Special Topics in Writing: War Writing and Medical Humanities
3.0
creditsAverage Course Rating
This is an interdisciplinary course blending the study of visual and textual narrative, history, ethics, medicine, and war studies. We will explore various genres as we survey how care – medical, psychiatric, and nursing – has changed during wartime over the course of the twentieth and twenty-first centuries, with an emphasis on the narratives written by and about nurses, psychiatrists, psychologists, field medics, orderlies, chaplains, ambulance drivers, and doctors in the conflicts. Though this is a survey, nurses will be our primary focus. We will examine how politics infiltrates the war hospital and affects care; the changing dynamic of women and men in the medical (and battle) field throughout the twentieth century; the innovations that emerged from battle surgery; humanitarian concerns on the front line where friend and foe are blurred; and more.
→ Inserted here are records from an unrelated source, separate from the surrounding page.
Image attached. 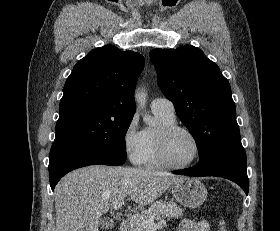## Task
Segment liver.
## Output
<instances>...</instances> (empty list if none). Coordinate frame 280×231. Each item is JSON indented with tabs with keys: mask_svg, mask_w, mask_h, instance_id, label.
Instances as JSON below:
<instances>
[{
	"mask_svg": "<svg viewBox=\"0 0 280 231\" xmlns=\"http://www.w3.org/2000/svg\"><path fill=\"white\" fill-rule=\"evenodd\" d=\"M180 175L139 167L88 165L67 173L55 187V231H99L101 215L129 195L136 209L160 197Z\"/></svg>",
	"mask_w": 280,
	"mask_h": 231,
	"instance_id": "obj_1",
	"label": "liver"
}]
</instances>
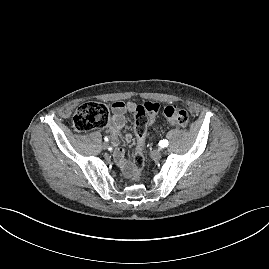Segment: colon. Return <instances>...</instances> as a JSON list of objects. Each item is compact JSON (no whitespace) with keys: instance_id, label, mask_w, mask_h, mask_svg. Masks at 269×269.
<instances>
[{"instance_id":"1","label":"colon","mask_w":269,"mask_h":269,"mask_svg":"<svg viewBox=\"0 0 269 269\" xmlns=\"http://www.w3.org/2000/svg\"><path fill=\"white\" fill-rule=\"evenodd\" d=\"M159 104L147 102L136 107V120L134 132L137 138L134 154L135 173L133 177H138L139 172L145 164V138L147 127L152 118L158 113ZM165 119L170 125L185 127L189 122L188 112L178 106L169 105L163 110ZM110 118V111L104 104L97 102H88L79 106L73 116L72 124L75 130L87 132L107 125Z\"/></svg>"}]
</instances>
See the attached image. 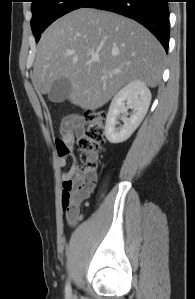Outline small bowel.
<instances>
[{
	"label": "small bowel",
	"instance_id": "1",
	"mask_svg": "<svg viewBox=\"0 0 195 299\" xmlns=\"http://www.w3.org/2000/svg\"><path fill=\"white\" fill-rule=\"evenodd\" d=\"M84 130L85 120L81 116L74 115L67 117L61 123V139L57 143V164L59 167H64L67 163V159H72L71 167L61 176L64 191L68 189L67 183L71 182L76 174L77 161L73 153V145L75 141L83 135ZM65 216L70 225H76L82 219L81 213L76 217Z\"/></svg>",
	"mask_w": 195,
	"mask_h": 299
}]
</instances>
Texts will include but not be limited to film, sitcom, novels, memoirs, letters, diary entries, posters, and poetry. We will use the critical lenses of gender, race, empire, colonialism, and disability to interrogate how medicine and care support – or destabilize! – these concepts in war. Students should expect to write and revise frequently and in a variety of genres throughout the course. All first-year students who have taken Reintro and all students at the sophomore level or above are welcome.